● **AIM OF THE TASK**:
If a line in the records below contains "Thailand", copy that line.

:: MATERIAL PROVIDED ::

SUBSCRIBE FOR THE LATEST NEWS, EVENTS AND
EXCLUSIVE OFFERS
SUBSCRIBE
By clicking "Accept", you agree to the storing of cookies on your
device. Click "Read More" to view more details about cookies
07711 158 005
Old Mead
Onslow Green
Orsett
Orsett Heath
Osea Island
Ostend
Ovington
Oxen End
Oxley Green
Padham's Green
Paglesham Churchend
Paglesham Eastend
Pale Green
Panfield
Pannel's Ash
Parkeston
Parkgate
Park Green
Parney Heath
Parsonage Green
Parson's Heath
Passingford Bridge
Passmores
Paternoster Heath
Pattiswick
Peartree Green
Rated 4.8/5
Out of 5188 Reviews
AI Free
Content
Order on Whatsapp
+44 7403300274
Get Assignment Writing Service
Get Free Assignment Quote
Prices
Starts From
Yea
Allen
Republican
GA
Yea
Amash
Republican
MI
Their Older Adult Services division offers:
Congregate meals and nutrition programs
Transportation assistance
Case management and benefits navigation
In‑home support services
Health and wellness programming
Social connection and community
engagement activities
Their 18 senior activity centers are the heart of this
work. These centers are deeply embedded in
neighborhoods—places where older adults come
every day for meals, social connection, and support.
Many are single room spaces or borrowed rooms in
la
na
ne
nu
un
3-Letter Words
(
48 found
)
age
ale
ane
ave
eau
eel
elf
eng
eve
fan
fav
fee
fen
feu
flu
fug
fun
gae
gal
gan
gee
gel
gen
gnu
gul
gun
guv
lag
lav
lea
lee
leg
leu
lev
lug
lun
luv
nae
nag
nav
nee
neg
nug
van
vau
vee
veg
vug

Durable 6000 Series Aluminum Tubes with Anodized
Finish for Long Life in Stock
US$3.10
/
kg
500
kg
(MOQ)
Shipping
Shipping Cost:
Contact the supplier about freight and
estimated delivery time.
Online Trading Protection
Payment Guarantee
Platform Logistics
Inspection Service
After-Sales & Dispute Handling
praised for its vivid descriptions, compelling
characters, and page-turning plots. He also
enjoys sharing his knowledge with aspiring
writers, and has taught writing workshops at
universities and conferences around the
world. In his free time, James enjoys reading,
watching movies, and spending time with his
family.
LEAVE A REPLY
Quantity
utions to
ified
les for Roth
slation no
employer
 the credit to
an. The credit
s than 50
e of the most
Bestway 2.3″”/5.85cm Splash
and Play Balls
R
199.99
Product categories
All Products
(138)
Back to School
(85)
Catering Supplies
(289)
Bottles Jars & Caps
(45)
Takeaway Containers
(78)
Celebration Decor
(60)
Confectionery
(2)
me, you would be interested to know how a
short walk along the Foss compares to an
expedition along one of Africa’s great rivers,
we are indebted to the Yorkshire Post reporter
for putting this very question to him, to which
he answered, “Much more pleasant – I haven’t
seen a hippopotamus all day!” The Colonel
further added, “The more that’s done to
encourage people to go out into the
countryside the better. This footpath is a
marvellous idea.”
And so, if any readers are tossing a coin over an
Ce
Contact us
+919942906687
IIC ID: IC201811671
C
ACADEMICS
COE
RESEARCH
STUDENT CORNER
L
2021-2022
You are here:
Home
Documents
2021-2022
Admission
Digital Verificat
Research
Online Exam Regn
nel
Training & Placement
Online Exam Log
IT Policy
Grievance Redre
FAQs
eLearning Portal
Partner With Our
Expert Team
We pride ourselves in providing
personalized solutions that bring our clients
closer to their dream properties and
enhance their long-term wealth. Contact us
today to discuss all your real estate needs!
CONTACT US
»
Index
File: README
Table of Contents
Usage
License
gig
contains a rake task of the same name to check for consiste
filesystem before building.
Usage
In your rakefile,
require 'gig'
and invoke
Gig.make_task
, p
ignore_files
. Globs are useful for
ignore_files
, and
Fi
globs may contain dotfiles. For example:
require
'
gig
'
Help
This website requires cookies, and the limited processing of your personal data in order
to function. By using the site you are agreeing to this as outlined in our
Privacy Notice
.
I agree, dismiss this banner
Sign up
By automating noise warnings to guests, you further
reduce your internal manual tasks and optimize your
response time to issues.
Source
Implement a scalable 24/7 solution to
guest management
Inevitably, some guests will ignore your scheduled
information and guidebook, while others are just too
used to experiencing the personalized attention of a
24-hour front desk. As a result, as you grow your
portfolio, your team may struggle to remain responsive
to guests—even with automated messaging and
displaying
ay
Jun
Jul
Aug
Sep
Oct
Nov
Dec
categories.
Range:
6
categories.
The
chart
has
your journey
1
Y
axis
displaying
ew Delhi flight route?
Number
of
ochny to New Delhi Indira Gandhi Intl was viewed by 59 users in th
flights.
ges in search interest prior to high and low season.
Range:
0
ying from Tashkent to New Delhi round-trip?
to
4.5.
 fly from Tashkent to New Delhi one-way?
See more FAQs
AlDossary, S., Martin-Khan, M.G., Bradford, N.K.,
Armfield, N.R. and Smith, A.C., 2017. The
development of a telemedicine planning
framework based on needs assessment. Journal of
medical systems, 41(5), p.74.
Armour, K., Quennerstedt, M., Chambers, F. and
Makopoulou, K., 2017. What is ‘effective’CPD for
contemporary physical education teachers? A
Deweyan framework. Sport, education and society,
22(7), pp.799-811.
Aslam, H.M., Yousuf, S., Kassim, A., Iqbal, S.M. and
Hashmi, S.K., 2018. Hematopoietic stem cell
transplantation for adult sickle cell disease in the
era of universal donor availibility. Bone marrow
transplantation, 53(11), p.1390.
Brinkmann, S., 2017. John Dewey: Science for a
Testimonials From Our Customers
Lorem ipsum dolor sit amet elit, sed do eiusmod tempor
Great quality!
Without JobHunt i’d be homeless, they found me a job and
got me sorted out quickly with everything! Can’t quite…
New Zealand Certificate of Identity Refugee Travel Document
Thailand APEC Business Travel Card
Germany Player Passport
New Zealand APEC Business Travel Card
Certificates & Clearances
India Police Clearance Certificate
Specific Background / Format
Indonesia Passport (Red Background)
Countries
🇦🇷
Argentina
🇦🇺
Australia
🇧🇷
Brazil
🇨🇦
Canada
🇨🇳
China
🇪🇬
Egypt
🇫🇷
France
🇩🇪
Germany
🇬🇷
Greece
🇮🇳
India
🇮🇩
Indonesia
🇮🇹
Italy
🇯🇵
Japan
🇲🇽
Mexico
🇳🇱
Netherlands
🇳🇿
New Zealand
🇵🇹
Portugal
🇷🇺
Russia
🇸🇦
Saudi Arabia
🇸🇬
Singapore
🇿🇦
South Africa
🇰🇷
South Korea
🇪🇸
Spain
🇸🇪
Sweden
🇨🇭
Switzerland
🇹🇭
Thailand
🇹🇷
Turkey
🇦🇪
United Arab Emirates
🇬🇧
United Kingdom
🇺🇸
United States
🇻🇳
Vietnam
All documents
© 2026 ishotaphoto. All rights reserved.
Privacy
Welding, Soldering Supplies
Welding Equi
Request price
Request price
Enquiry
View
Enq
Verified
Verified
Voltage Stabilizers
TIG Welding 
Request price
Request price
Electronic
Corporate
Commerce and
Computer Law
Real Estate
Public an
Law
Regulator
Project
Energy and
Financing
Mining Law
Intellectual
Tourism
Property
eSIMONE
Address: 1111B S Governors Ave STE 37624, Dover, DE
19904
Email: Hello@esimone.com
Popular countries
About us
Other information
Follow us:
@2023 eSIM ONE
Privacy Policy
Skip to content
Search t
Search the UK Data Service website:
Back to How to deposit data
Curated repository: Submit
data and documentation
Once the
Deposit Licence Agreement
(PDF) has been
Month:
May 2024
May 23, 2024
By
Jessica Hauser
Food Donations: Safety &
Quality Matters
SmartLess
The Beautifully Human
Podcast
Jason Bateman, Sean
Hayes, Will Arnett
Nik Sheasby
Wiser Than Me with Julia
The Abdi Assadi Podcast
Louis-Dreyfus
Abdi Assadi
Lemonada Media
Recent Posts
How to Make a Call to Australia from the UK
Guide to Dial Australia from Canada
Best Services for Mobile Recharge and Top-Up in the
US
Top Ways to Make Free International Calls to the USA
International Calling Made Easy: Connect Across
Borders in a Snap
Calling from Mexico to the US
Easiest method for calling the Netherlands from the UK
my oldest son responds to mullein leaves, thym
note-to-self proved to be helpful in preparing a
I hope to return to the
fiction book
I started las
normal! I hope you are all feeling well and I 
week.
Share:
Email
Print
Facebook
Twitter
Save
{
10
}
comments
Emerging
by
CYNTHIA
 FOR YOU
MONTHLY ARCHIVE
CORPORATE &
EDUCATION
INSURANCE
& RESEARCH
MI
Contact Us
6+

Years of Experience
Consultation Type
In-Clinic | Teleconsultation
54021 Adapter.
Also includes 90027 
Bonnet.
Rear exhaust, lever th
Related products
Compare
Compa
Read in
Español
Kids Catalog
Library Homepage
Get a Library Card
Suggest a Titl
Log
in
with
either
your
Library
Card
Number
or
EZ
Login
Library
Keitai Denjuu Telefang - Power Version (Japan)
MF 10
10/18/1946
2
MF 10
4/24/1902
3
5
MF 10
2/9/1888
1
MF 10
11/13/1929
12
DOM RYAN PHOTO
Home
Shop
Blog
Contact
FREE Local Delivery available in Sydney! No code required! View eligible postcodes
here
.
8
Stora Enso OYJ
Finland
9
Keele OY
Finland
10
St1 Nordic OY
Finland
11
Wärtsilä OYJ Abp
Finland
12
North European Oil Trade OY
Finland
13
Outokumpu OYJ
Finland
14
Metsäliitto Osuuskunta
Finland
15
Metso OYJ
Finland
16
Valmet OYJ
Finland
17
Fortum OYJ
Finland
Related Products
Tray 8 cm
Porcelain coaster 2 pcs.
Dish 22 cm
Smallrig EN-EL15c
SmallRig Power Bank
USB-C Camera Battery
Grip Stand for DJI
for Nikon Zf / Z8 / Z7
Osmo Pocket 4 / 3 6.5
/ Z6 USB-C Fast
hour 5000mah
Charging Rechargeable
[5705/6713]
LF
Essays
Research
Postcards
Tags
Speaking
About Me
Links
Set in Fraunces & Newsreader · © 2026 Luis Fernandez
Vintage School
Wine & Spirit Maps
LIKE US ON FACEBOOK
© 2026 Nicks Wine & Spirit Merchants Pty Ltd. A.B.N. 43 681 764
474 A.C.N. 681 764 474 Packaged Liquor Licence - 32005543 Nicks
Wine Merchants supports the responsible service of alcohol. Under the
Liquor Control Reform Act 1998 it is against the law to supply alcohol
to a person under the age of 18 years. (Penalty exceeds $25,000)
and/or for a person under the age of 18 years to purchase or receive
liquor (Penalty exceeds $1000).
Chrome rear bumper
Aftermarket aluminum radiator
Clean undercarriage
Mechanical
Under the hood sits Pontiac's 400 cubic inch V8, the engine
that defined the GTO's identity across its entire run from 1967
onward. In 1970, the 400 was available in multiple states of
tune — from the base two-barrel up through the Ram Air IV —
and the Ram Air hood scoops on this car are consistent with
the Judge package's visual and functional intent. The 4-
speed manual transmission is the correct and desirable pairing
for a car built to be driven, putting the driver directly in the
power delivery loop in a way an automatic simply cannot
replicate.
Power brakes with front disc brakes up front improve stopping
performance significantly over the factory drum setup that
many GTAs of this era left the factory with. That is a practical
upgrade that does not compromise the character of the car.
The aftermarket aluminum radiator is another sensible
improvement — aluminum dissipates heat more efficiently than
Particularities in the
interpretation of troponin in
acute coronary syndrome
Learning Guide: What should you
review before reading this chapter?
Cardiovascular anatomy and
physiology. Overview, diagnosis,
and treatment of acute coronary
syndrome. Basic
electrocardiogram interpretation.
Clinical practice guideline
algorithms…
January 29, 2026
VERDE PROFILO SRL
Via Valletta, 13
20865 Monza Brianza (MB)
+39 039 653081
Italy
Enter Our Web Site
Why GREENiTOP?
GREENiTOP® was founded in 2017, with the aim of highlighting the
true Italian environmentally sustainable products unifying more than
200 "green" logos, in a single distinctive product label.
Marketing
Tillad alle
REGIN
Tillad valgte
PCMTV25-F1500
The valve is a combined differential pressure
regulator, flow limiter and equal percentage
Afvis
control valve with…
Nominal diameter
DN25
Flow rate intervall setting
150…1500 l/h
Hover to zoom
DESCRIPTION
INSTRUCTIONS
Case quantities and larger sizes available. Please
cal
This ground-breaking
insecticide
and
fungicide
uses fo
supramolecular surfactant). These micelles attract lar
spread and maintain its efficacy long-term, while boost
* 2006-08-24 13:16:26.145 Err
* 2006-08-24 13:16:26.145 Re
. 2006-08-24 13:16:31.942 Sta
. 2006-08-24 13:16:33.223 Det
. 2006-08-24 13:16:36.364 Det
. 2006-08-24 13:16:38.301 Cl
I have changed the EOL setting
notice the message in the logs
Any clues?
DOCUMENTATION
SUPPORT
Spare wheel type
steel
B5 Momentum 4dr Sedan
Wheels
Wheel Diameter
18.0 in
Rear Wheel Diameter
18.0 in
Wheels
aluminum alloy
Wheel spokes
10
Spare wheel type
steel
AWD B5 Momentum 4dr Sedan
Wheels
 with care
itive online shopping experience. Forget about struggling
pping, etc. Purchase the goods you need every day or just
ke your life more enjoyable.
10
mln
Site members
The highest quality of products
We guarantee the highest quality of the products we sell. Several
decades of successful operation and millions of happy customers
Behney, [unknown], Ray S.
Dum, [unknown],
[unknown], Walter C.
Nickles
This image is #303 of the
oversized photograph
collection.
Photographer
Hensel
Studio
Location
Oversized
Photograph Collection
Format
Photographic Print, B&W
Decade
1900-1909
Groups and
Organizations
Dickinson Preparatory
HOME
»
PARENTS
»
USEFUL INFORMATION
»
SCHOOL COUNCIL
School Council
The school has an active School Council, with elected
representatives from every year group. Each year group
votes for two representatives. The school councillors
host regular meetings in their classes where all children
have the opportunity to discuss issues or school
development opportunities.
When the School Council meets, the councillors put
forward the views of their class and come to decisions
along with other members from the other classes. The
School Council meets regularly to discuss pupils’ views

:::

● **TASK ANSWER**:
Thailand APEC Business Travel Card
Thailand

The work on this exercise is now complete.